The Federal Reserve's monetary-policy decisions are no longer peripheral concerns for stock-market fortunes. Thanks to the Fed's extreme easing of recent years, its actions have usurped everything else to become the stock markets' overwhelmingly dominant driver. And unfortunately the wildly-outsized upside impact on stock prices by the uber-dovish Fed is highly likely to portend proportional downside.
This all started back in late 2008's once-in-a-century stock panic, when the Bernanke Fed joined in the panicking. On December 16th, 2008, the Fed's Federal Open Market Committee that makes its policy decisions slashed its benchmark federal-funds-rate target by a staggering 100 basis points (hundredths of a percent) to zero. This was the first time in the Fed's entire history since 1913 that it implemented ZIRP!
But once it bullies rates to nothing, the Fed hits the zero lower bound where it can no longer cut rates to attempt to stimulate the economy. That leaves its final option of money printing, conjuring up new money out of thin air. Weeks before ZIRP was born, the Fed was already spinning up its first debt-monetization campaign known as quantitative easing. This pleasant euphemism obscures the fact this is pure inflation.
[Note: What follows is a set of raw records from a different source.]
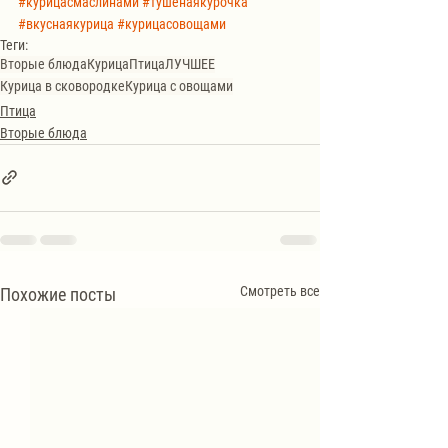
#курицасмаслинами
#тушенаякурочка
#вкуснаякурица
#курицасовощами
Теги:
Вторые блюда
Курица
Птица
ЛУЧШЕЕ
Курица в сковородке
Курица с овощами
Птица
Вторые блюда
Смотреть все
Похожие посты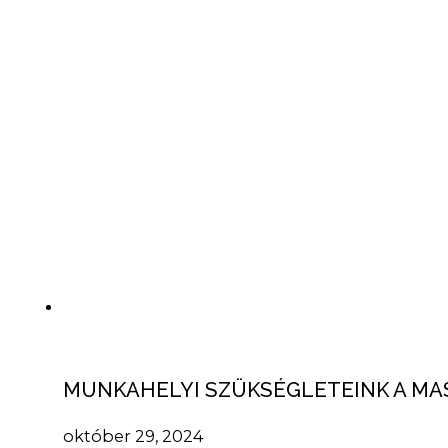
MUNKAHELYI SZÜKSÉGLETEINK A MA
október 29, 2024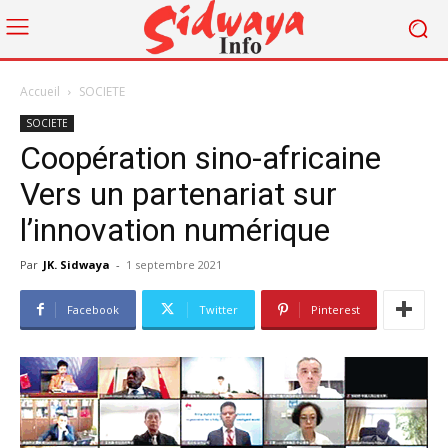
Accueil
SOCIETE
SOCIETE
Coopération sino-africaine
Vers un partenariat sur
l’innovation numérique
Par
JK. Sidwaya
-
1 septembre 2021
Facebook
Twitter
Pinterest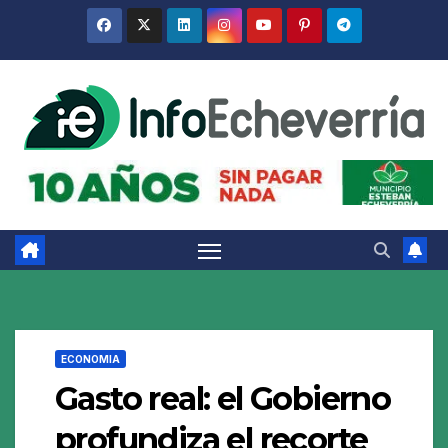
Saltar
al
contenido
ECONOMIA
Gasto real: el Gobierno
profundiza el recorte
So since late 2008, the monetary environment in the United States has been epically unprecedented. The Fed has stormed so far into uncharted territory that it defies belief. In the last normal year of 2007, the federal-funds rate averaged 5.0%. That's right in line with the quarter-century average ending that year of 5.5%. During the subsequent ZIRP years since, the FFR averaged nearly 98% lower at 0.13%!
In 2007 the Fed's balance sheet averaged $830b. The Fed's extreme QE money printing ever since has ballooned this to an average of $4450b in 2015, a mind-boggling 5.4x higher! If the Fed had grown its balance sheet at a reasonable rate around 7% annually, it would only be 1.7x higher today or $1425b. It's exceedingly important to remember the past 7 years' monetary policy has been the most extreme ever by far!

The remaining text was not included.